女性の心の病気
今回は女性の心の病気について解説します。
女性と男性の違いは身体だけではありません。心の状態においても女性と男性は異なります。心の病気、精神疾患でも、女性と男性には違いがあることが分かっています。
いくつかの精神疾患は女性に多いことが知られています。統計を調べると、うつ病、不安症(パニック障害、社交不安障害などの総称)、摂食障害(拒食症、食べ吐き、神経性無食欲症など)は女性に多く見られることが分かります。
また、女性に特有の問題もあります。女性は、ホルモンの変化の時期、たとえば、妊娠中や妊娠後(周産期)、生理前(月経前)、更年期(50歳前後、閉経前後)などで、うつ病の症状を経験しやすくなります。

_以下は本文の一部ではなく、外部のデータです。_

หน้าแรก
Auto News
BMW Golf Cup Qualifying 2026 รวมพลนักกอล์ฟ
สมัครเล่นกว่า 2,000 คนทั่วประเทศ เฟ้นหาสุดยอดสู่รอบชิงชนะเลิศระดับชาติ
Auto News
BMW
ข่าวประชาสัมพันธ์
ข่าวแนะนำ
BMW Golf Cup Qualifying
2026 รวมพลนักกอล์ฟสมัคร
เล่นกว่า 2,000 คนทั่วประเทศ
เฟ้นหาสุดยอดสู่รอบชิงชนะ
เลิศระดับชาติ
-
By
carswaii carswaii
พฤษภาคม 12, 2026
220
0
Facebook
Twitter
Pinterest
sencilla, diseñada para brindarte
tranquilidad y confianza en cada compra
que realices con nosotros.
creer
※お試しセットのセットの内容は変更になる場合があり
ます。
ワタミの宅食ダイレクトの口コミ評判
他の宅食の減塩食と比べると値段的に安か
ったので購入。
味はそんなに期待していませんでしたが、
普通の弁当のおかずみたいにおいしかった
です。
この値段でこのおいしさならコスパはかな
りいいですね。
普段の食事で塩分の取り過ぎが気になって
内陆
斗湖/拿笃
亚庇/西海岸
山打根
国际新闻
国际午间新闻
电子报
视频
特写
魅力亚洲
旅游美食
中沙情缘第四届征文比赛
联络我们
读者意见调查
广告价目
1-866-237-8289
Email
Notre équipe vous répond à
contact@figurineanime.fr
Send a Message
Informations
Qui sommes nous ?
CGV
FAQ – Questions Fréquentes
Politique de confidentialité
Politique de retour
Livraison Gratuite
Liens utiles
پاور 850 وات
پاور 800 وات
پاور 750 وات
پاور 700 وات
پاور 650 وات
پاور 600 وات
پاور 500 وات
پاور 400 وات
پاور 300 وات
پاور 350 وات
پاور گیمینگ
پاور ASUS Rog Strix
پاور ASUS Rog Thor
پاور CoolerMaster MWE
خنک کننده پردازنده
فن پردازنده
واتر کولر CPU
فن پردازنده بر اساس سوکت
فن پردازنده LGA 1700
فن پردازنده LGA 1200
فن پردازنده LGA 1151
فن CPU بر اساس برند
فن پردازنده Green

その他、甲状腺の病気や自己免疫疾患などがうつ病などの心の病気を引き起こすことが知られていますが、こうした甲状腺の病気や自己免疫疾患は女性に多い病気です。
一方で、統合失調症や双極性障害などの精神疾患に関しては、病気になる割合は女性も男性も同じくらいで、性別の差はありません。
女性に特有の心の病気だとしても、一般的な治療は有効です。多くの場合は、SSRIという薬を使うことが多いです。これは、セロトニンという神経伝達物質、ホルモンに似た役割の物質を増やすことで、気持ちを安定させる薬です。

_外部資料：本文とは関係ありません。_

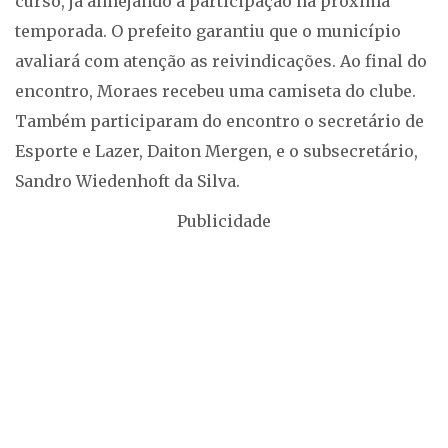
curso, já almejando a participação na próxima
temporada. O prefeito garantiu que o município
avaliará com atenção as reivindicações. Ao final do
encontro, Moraes recebeu uma camiseta do clube.
Também participaram do encontro o secretário de
Esporte e Lazer, Daiton Mergen, e o subsecretário,
Sandro Wiedenhoft da Silva.
Publicidade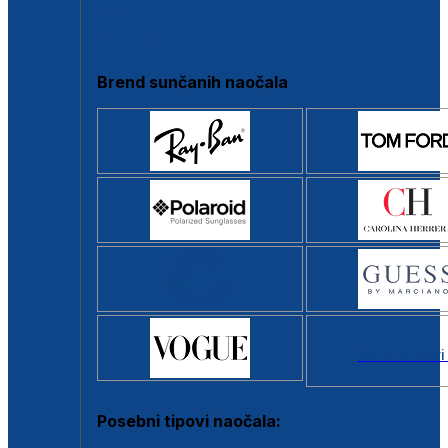
Clip-on
Poluokvir
Brend sunčanih naočala
Svi brendovi
Posebni tipovi naočala: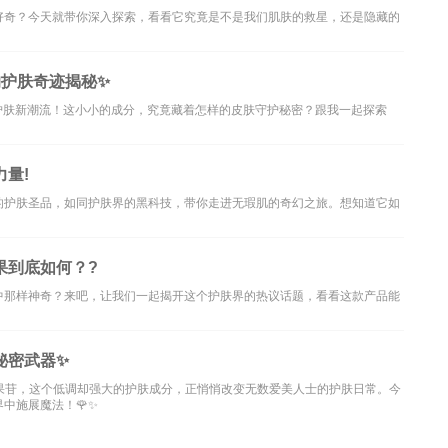
好奇？今天就带你深入探索，看看它究竟是不是我们肌肤的救星，还是隐藏的
-熊果苷的护肤奇迹揭秘✨
护肤新潮流！这小小的成分，究竟藏着怎样的皮肤守护秘密？跟我一起探索
量!
的护肤圣品，如同护肤界的黑科技，带你走进无瑕肌的奇幻之旅。想知道它如
果到底如何？?
中那样神奇？来吧，让我们一起揭开这个护肤界的热议话题，看看这款产品能
秘密武器✨
？熊果苷，这个低调却强大的护肤成分，正悄悄改变无数爱美人士的护肤日常。今
中施展魔法！🌹✨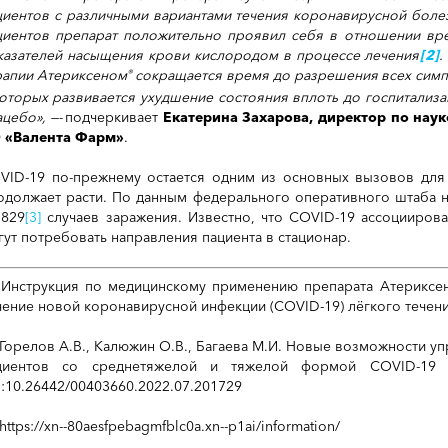
циентов с различными вариантами течения коронавирусной боле
циентов препарат положительно проявил себя в отношении вр
казателей насыщения крови кислородом в процессе лечения
[2]
.
рапии Атериксеном
сокращается время до разрешения всех симпт
®
которых развивается ухудшение состояния вплоть до госпитализа
ацебо», —-
подчеркивает
Екатерина Захарова, директор по нау
 «Валента Фарм»
.
VID-19 по-прежнему остается одним из основных вызовов для
одолжает расти. По данным федерального оперативного штаба н
 829
[3]
случаев заражения. Известно, что COVID-19 ассоцииров
гут потребовать направления пациента в стационар.
Инструкция по медицинскому применению препарата Атериксен
чение новой коронавирусной инфекции (COVID-19) лёгкого течени
Горелов А.В., Калюжин О.В., Багаева М.И. Новые возможности 
циентов со среднетяжелой и тяжелой формой COVID-19 //
i:10.26442/00403660.2022.07.201729
https://xn--80aesfpebagmfblc0a.xn--p1ai/information/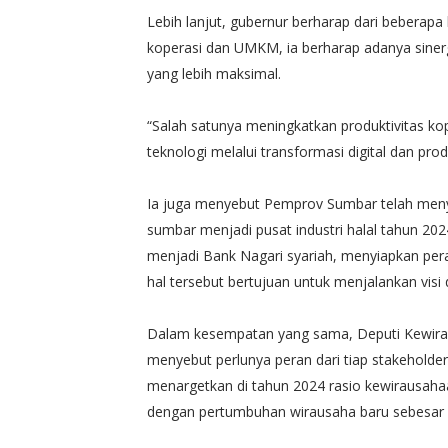
Lebih lanjut, gubernur berharap dari beber
koperasi dan UMKM, ia berharap adanya sine
yang lebih maksimal.
“Salah satunya meningkatkan produktivitas 
teknologi melalui transformasi digital dan produ
Ia juga menyebut Pemprov Sumbar telah meny
sumbar menjadi pusat industri halal tahun 202
menjadi Bank Nagari syariah, menyiapkan per
hal tersebut bertujuan untuk menjalankan vi
Dalam kesempatan yang sama, Deputi Kewirau
menyebut perlunya peran dari tiap stakeholde
menargetkan di tahun 2024 rasio kewirausahaa
dengan pertumbuhan wirausaha baru sebesar 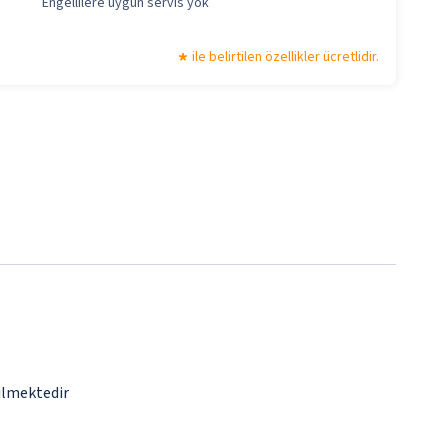
Engellilere uygun servis yok
ile belirtilen özellikler ücretlidir.
dilmektedir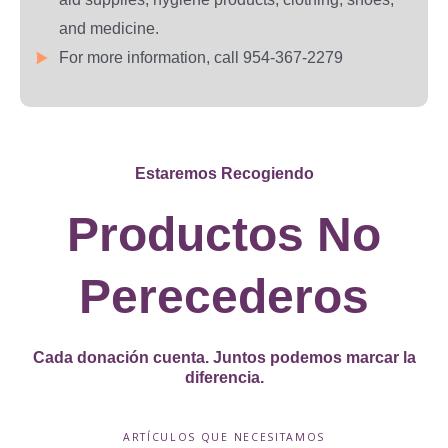
and medicine.
For more information, call 954-367-2279
Estaremos Recogiendo
Productos No
Perecederos
Cada donación cuenta. Juntos podemos marcar la
diferencia.
ARTÍCULOS QUE NECESITAMOS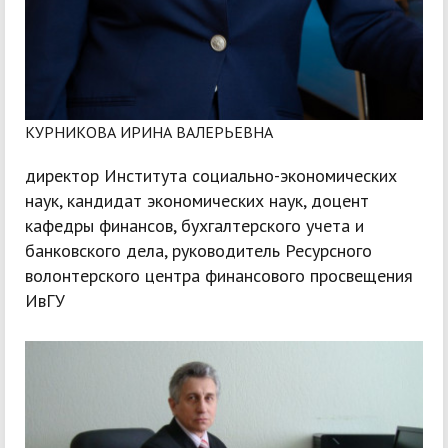
КУРНИКОВА ИРИНА ВАЛЕРЬЕВНА
директор Института социально-экономических
наук, кандидат экономических наук, доцент
кафедры финансов, бухгалтерского учета и
банковского дела, руководитель Ресурсного
волонтерского центра финансового просвещения
ИвГУ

SSRIには依存性がない(精神依存を形成しない)ので、病状が安定したら少しずつ減らして中止することができます。薬の依存性が心配な方には向いている薬です。
SSRIのデメリットは、毎日使わないと効果が出ないこと、数週間使い続けないと効果が出ないことです。辛抱強く続けないと効果が無いので、焦らないことが大切になります。

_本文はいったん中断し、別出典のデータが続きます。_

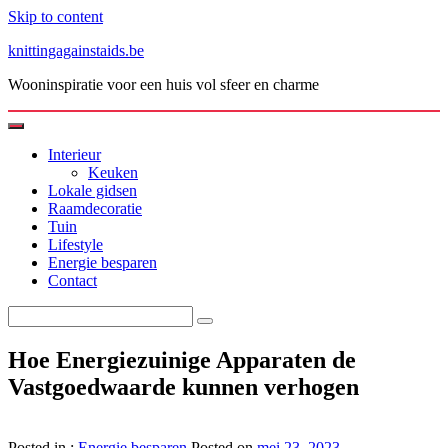
Skip to content
knittingagainstaids.be
Wooninspiratie voor een huis vol sfeer en charme
Interieur
Keuken
Lokale gidsen
Raamdecoratie
Tuin
Lifestyle
Energie besparen
Contact
Hoe Energiezuinige Apparaten de
Vastgoedwaarde kunnen verhogen
Posted in :
Energie besparen
Posted on
mei 23, 2023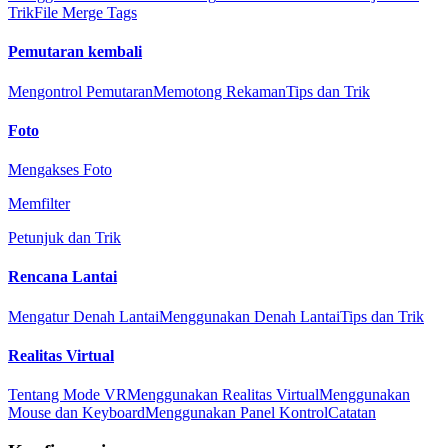
Trik
File Merge Tags
Pemutaran kembali
Mengontrol Pemutaran
Memotong Rekaman
Tips dan Trik
Foto
Mengakses Foto
Memfilter
Petunjuk dan Trik
Rencana Lantai
Mengatur Denah Lantai
Menggunakan Denah Lantai
Tips dan Trik
Realitas Virtual
Tentang Mode VR
Menggunakan Realitas Virtual
Menggunakan
Mouse dan Keyboard
Menggunakan Panel Kontrol
Catatan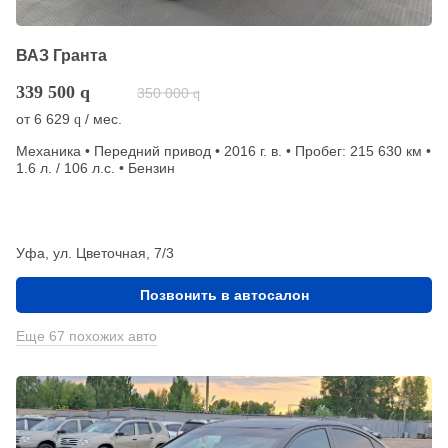
ВАЗ Гранта
339 500
q
350 000
q
от
6 629
/ мес.
q
Механика • Передний привод • 2016 г. в. • Пробег: 215 630 км •
1.6 л. / 106 л.с. • Бензин
Уфа, ул. Цветочная, 7/3
Позвонить в автосалон
Еще 67 похожих авто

SSRIには眠気や吐き気などの副作用もありますが、多くは1週間以内に軽快します。最初の1週間の副作用を軽減するため、最初は少ない量で始めて、数週間かけて有効量まで増やす方法が一般的です。
心の不調を抱えながら生活するのは大変です。心が不安定だと、仕事や人間関係、家族関係に問題が起きやすくなります。心を安定させると、生活が安定します。心の問題を抱える女性は、心療内科・精神科への相談をおすすめします。